##### RECORDS
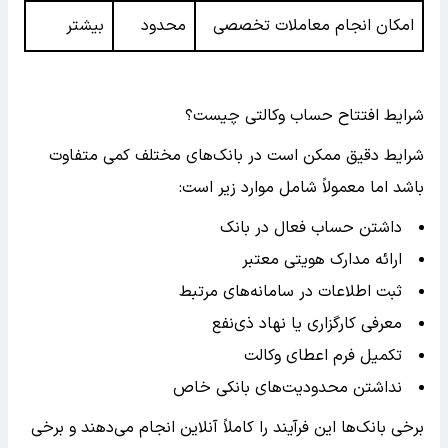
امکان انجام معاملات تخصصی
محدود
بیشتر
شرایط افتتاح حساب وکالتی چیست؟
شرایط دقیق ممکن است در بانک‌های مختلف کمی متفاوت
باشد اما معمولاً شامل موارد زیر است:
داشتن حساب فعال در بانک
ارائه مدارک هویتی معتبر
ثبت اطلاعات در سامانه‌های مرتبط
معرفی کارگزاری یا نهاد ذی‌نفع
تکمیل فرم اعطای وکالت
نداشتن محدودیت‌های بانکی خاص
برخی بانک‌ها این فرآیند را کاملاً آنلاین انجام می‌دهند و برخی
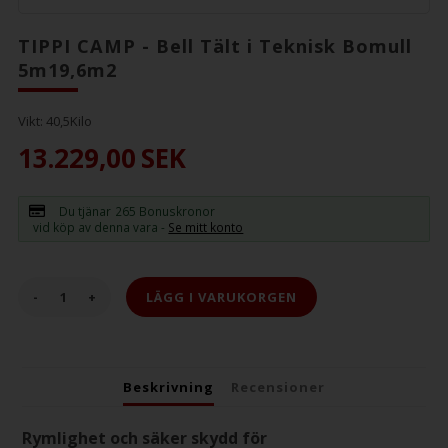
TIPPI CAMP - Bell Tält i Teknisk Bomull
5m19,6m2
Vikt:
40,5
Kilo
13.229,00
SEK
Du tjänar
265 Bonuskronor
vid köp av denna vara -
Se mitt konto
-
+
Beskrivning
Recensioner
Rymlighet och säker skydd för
##########
##### RECORDS
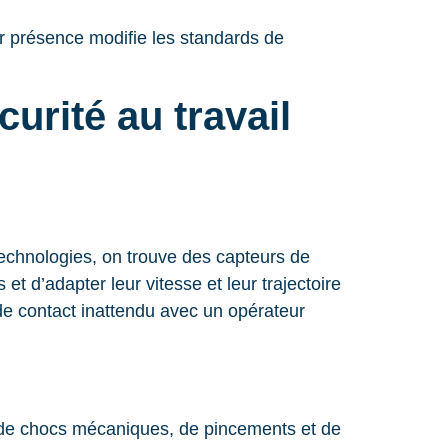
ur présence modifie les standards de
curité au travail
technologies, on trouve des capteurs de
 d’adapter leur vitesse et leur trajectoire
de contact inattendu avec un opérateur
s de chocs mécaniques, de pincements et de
##########
● **BRIEF**
Please find out how many lines of the material contain the string "شرایط" and answer with the count alone.

● **RESPONSE BOX**
2